START Data in this exercise

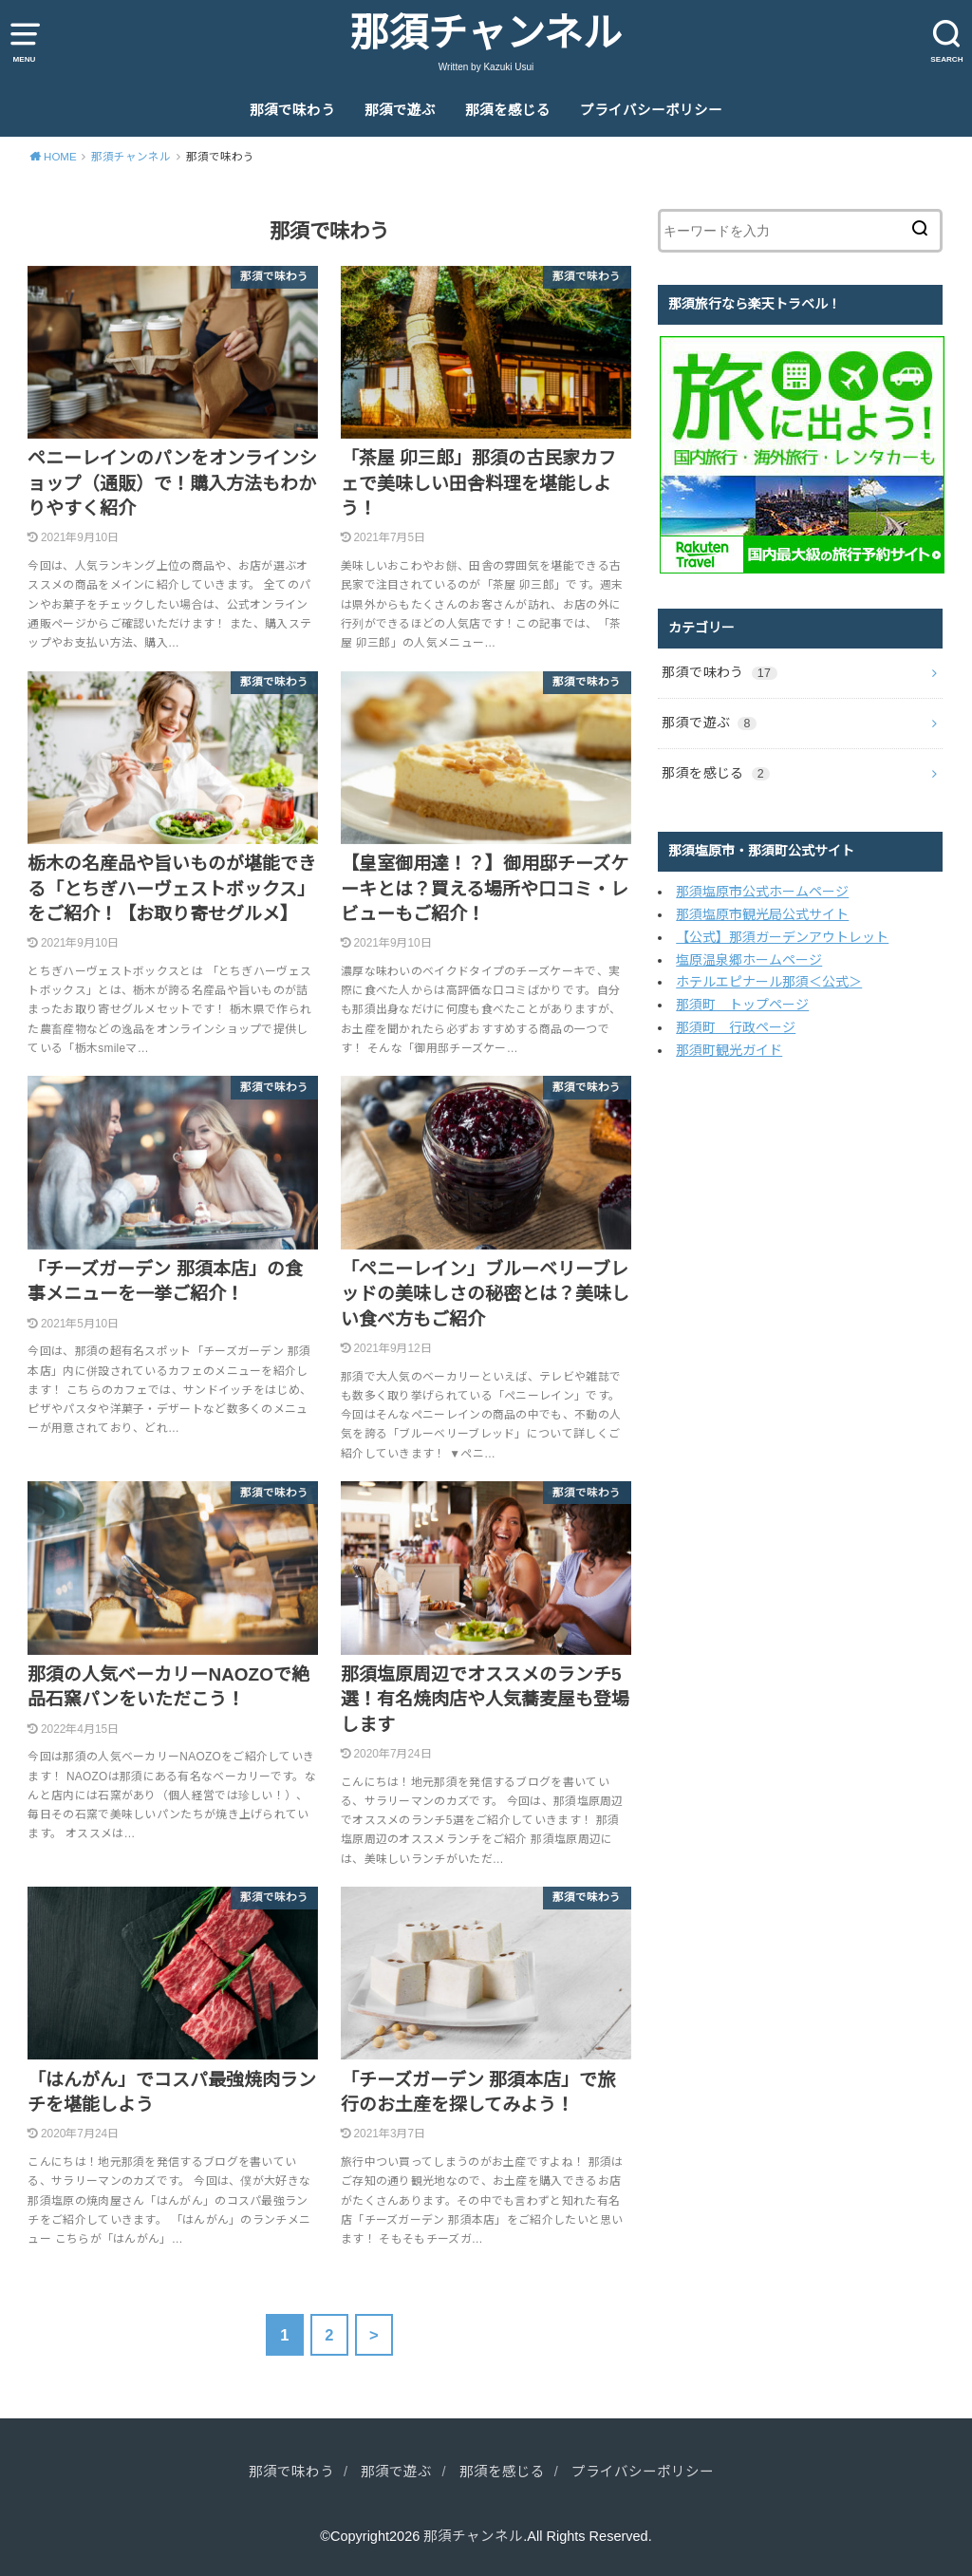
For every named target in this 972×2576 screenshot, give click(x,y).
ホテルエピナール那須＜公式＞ (769, 981)
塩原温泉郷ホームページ (749, 960)
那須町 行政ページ (735, 1027)
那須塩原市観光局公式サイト (762, 914)
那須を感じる (508, 110)
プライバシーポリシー (651, 110)
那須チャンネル (486, 33)
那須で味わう (292, 110)
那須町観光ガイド (729, 1050)
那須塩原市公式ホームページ (762, 891)
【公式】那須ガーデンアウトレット (782, 937)
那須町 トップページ (742, 1004)
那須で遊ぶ (400, 110)
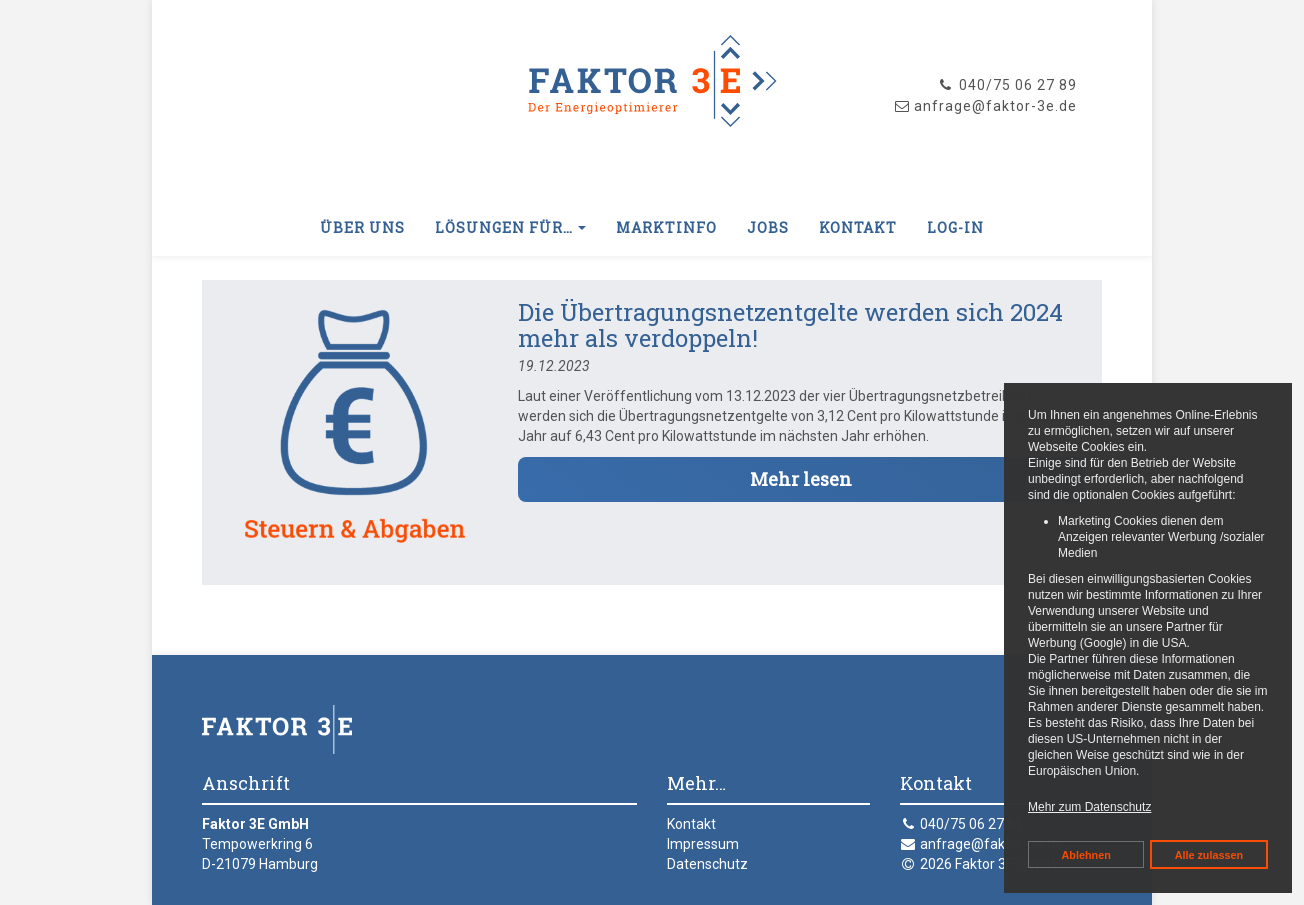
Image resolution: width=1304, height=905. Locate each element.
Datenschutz (707, 864)
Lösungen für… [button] (510, 227)
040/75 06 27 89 (1007, 85)
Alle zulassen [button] (1209, 855)
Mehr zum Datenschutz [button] (1089, 807)
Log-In (955, 227)
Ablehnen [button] (1086, 855)
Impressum (703, 844)
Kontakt (858, 227)
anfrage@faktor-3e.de (991, 844)
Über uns (362, 227)
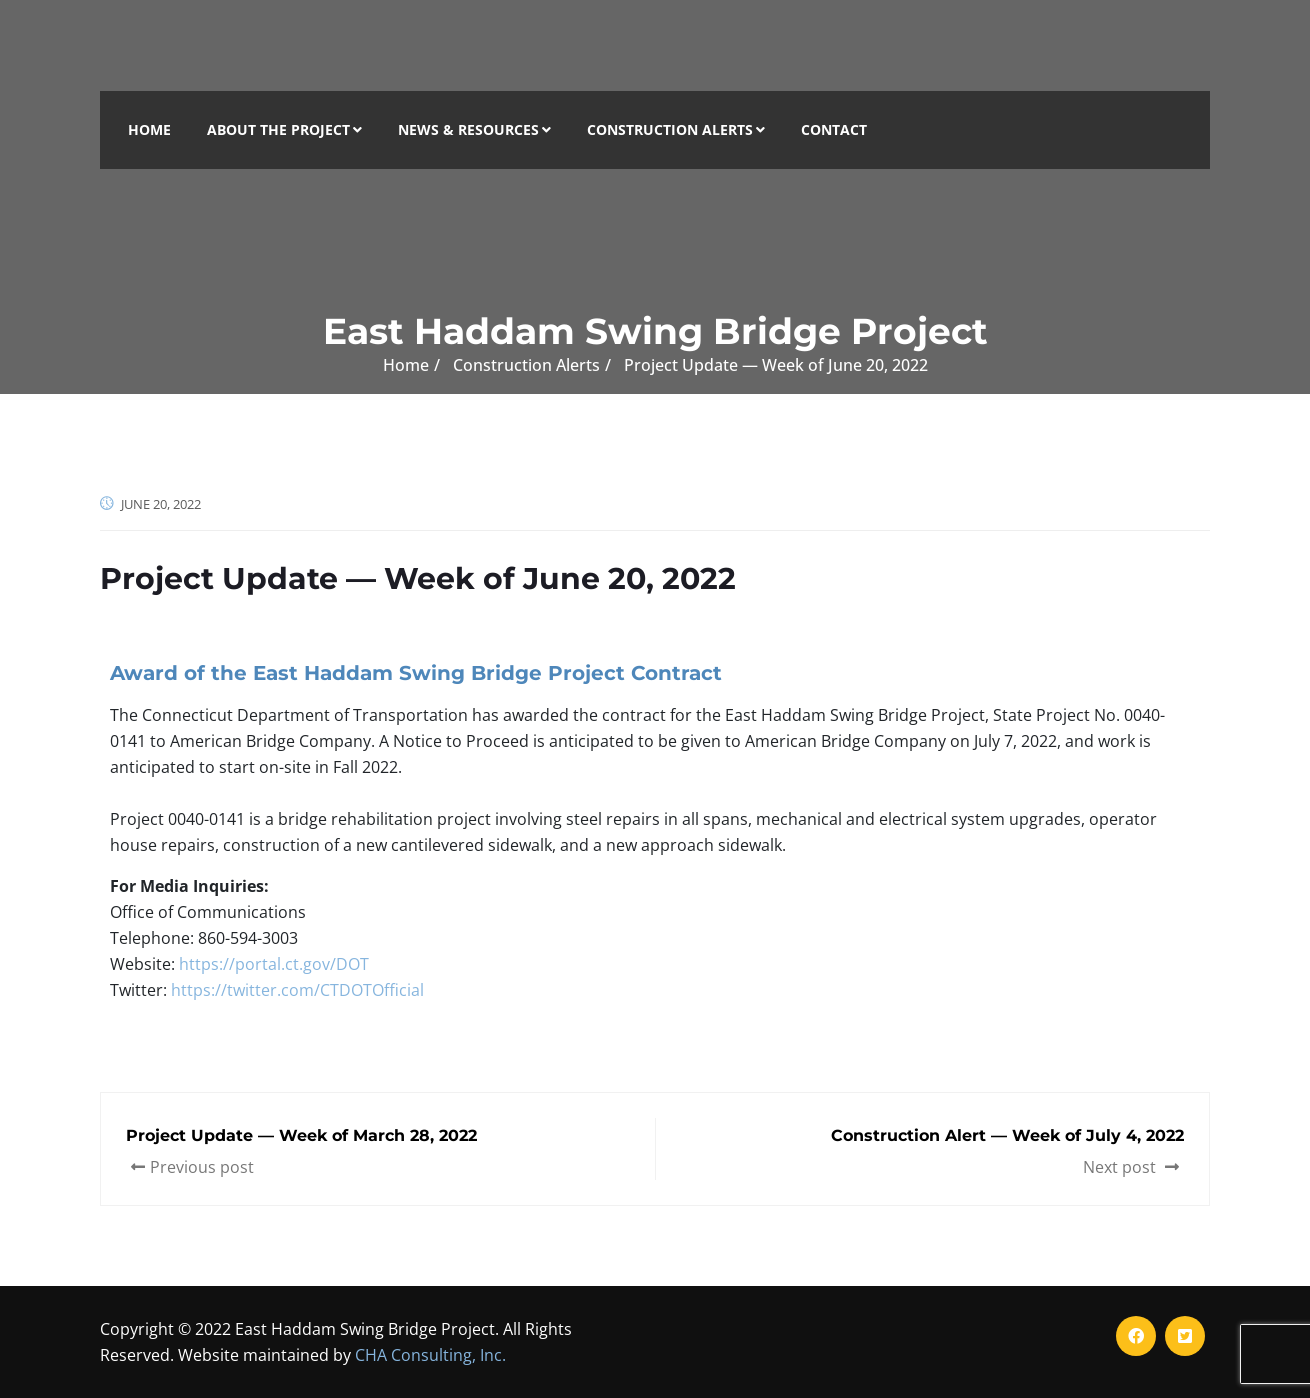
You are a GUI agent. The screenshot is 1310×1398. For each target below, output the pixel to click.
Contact (834, 129)
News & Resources (474, 129)
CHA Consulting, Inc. (430, 1355)
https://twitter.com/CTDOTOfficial (297, 990)
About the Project (284, 129)
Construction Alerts (676, 129)
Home (149, 129)
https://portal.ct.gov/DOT (274, 964)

END Data in this exercise

Task details:
Extract every line of the records above that contains the word "https".

Answer to this task:
https://twitter.com/CTDOTOfficial (297, 990)
https://portal.ct.gov/DOT (274, 964)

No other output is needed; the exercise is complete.